- YOUR GOAL:
Starting at the line holding "Conserto Eletrodomésticos Vila Santo" and finishing at the line holding "и по-добро управление", transcribe the material exactly, keeping both ends but no pictures.

- RECORDS PROVIDED:
□ □ □ □ □
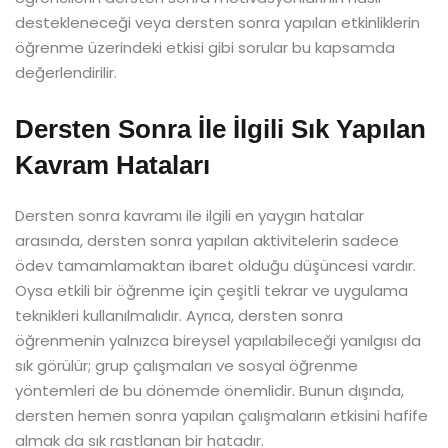
destekleneceği veya dersten sonra yapılan etkinliklerin
öğrenme üzerindeki etkisi gibi sorular bu kapsamda
değerlendirilir.
Dersten Sonra İle İlgili Sık Yapılan
Kavram Hataları
Dersten sonra kavramı ile ilgili en yaygın hatalar
arasında, dersten sonra yapılan aktivitelerin sadece
ödev tamamlamaktan ibaret olduğu düşüncesi vardır.
Oysa etkili bir öğrenme için çeşitli tekrar ve uygulama
teknikleri kullanılmalıdır. Ayrıca, dersten sonra
öğrenmenin yalnızca bireysel yapılabileceği yanılgısı da
sık görülür; grup çalışmaları ve sosyal öğrenme
yöntemleri de bu dönemde önemlidir. Bunun dışında,
dersten hemen sonra yapılan çalışmaların etkisini hafife
almak da sık rastlanan bir hatadır.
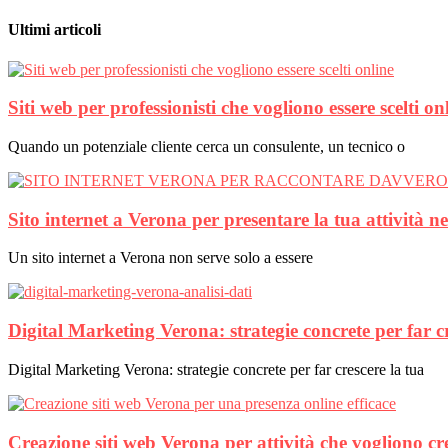
Ultimi articoli
Siti web per professionisti che vogliono essere scelti on
Quando un potenziale cliente cerca un consulente, un tecnico o
Sito internet a Verona per presentare la tua attività n
Un sito internet a Verona non serve solo a essere
Digital Marketing Verona: strategie concrete per far c
Digital Marketing Verona: strategie concrete per far crescere la tua
Creazione siti web Verona per attività che vogliono cr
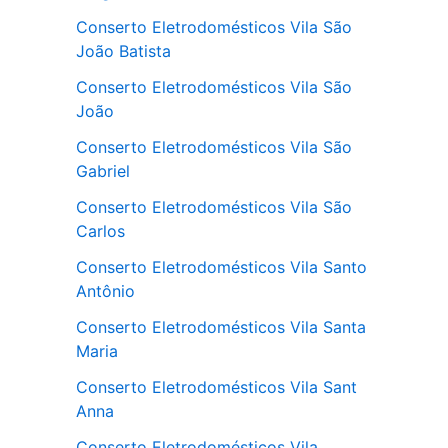
Conserto Eletrodomésticos Vila São
João Batista
Conserto Eletrodomésticos Vila São
João
Conserto Eletrodomésticos Vila São
Gabriel
Conserto Eletrodomésticos Vila São
Carlos
Conserto Eletrodomésticos Vila Santo
Antônio
Conserto Eletrodomésticos Vila Santa
Maria
Conserto Eletrodomésticos Vila Sant
Anna
Conserto Eletrodomésticos Vila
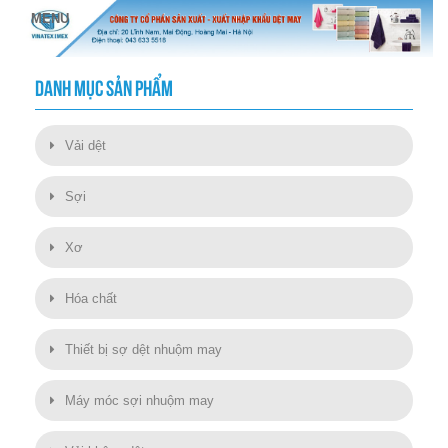
DANH MỤC SẢN PHẨM
Vải dệt
Sợi
Xơ
Hóa chất
Thiết bị sợ dệt nhuộm may
Máy móc sợi nhuộm may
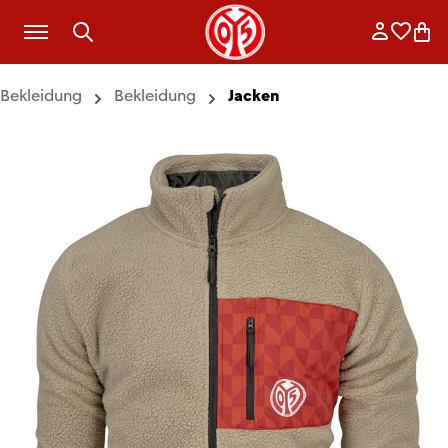
Zum Hauptinhalt springen
Anmelde
Merkli
War
Bekleidung
Bekleidung
Jacken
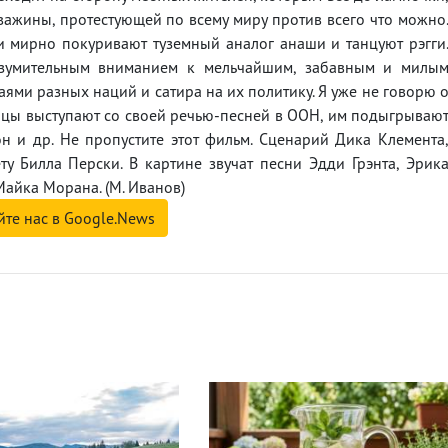
важины, протестующей по всему миру против всего что можно
ни мирно покуривают туземный аналог анаши и танцуют рэгги
изумительным вниманием к мельчайшим, забавным и милы
ями разных наций и сатира на их политику. Я уже не говорю 
нцы выступают со своей речью-песней в ООН, им подыгрываю
н и др. Не пропустите этот фильм. Сценарий Дика Клемента
 Билла Перски. В картине звучат песни Эдди Грэнта, Эрик
Майка Морана. (М. Иванов)
йте нас в Google.News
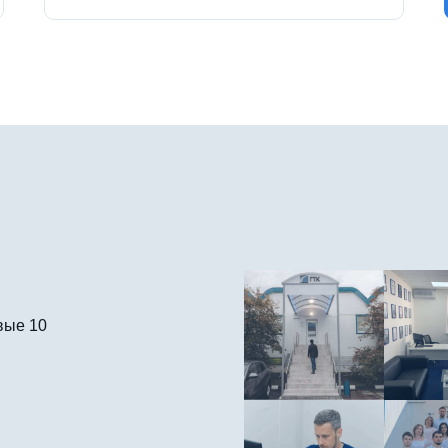
вые 10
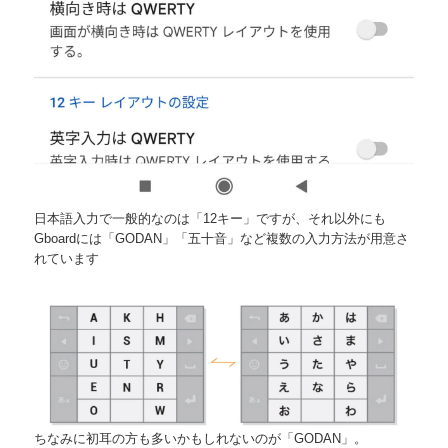
日本語入力で一般的なのは「12キー」ですが、それ以外にも
Gboardには「GODAN」「五十音」など複数の入力方法が用意さ
れています
ちなみに初耳の方も多いかもしれないのが「GODAN」。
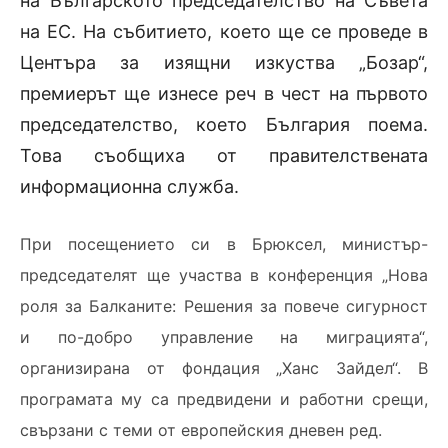
на Българското председателство на Съвета
на ЕС. На събитието, което ще се проведе в
Центъра за изящни изкуства „Бозар“,
премиерът ще изнесе реч в чест на първото
председателство, което България поема.
Това съобщиха от правителствената
информационна служба.
При посещението си в Брюксел, министър-
председателят ще участва в конференция „Нова
роля за Балканите: Решения за повече сигурност
и по-добро управление на миграцията“,
организирана от фондация „Ханс Зайдел“. В
програмата му са предвидени и работни срещи,
свързани с теми от европейския дневен ред.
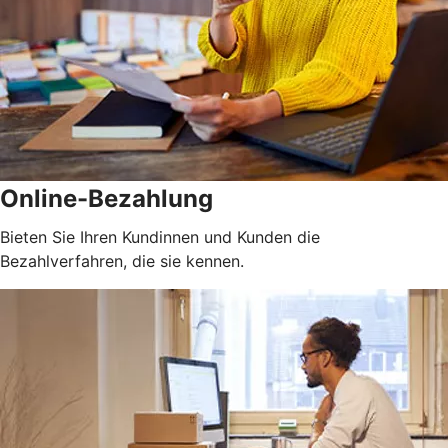
Online-Bezahlung
Bieten Sie Ihren Kundinnen und Kunden die
Bezahlverfahren, die sie kennen.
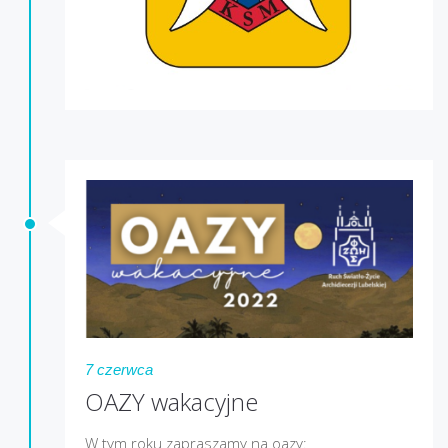
7 czerwca
OAZY wakacyjne
W tym roku zapraszamy na oazy:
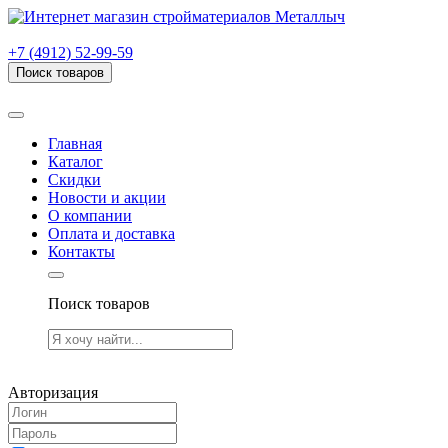
г. Рязань, проезд Яблочкова, дом 6, стр. В (НИТИ)
+7 (4912) 52-99-59
Поиск товаров
Товаров (
0
) на сумму
0.00 руб.
Главная
Каталог
Скидки
Новости и акции
О компании
Оплата и доставка
Контакты
Поиск товаров
Товаров (
0
) на сумму
0.00 руб.
Авторизация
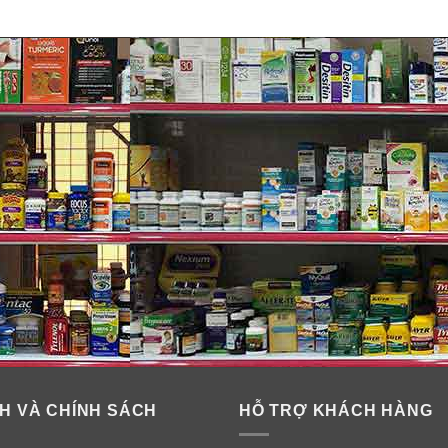
H VÀ CHÍNH SÁCH
HỖ TRỢ KHÁCH HÀNG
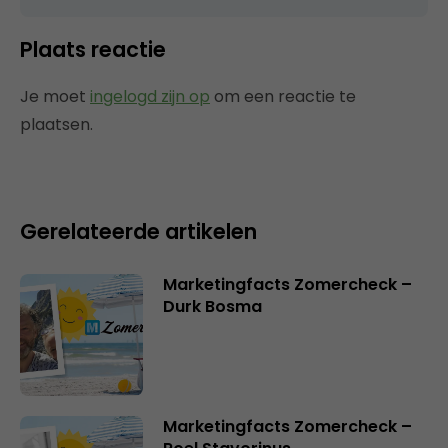
Plaats reactie
Je moet
ingelogd zijn op
om een reactie te
plaatsen.
Gerelateerde artikelen
Marketingfacts Zomercheck –
Durk Bosma
Marketingfacts Zomercheck –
□ □ □ □ □
- WRITTEN REPLY:
Conserto Eletrodomésticos Vila Santo
Antônio
Conserto Eletrodomésticos Vila Santa
Maria
Conserto Eletrodomésticos Vila Sant
Anna
Conserto Eletrodomésticos Vila
DANH MỤC SẢN PHẨM
Vải dệt
Sợi
Xơ
Hóa chất
Thiết bị sợ dệt nhuộm may
Máy móc sợi nhuộm may
Zum Hauptinhalt springen
Anmelde
Merkli
War
Bekleidung
Bekleidung
Jacken
важины, протестующей по всему миру против всего что можно
ни мирно покуривают туземный аналог анаши и танцуют рэгги
изумительным вниманием к мельчайшим, забавным и милы
ями разных наций и сатира на их политику. Я уже не говорю 
нцы выступают со своей речью-песней в ООН, им подыгрываю
н и др. Не пропустите этот фильм. Сценарий Дика Клемента
 Билла Перски. В картине звучат песни Эдди Грэнта, Эрик
Майка Морана. (М. Иванов)
йте нас в Google.News
вые 10
日本語入力で一般的なのは「12キー」ですが、それ以外にも
Gboardには「GODAN」「五十音」など複数の入力方法が用意さ
れています
ちなみに初耳の方も多いかもしれないのが「GODAN」。
на Българското председателство на Съвета
на ЕС. На събитието, което ще се проведе в
Центъра за изящни изкуства „Бозар“,
премиерът ще изнесе реч в чест на първото
председателство, което България поема.
Това съобщиха от правителствената
информационна служба.
При посещението си в Брюксел, министър-
председателят ще участва в конференция „Нова
роля за Балканите: Решения за повече сигурност
и по-добро управление на миграцията“,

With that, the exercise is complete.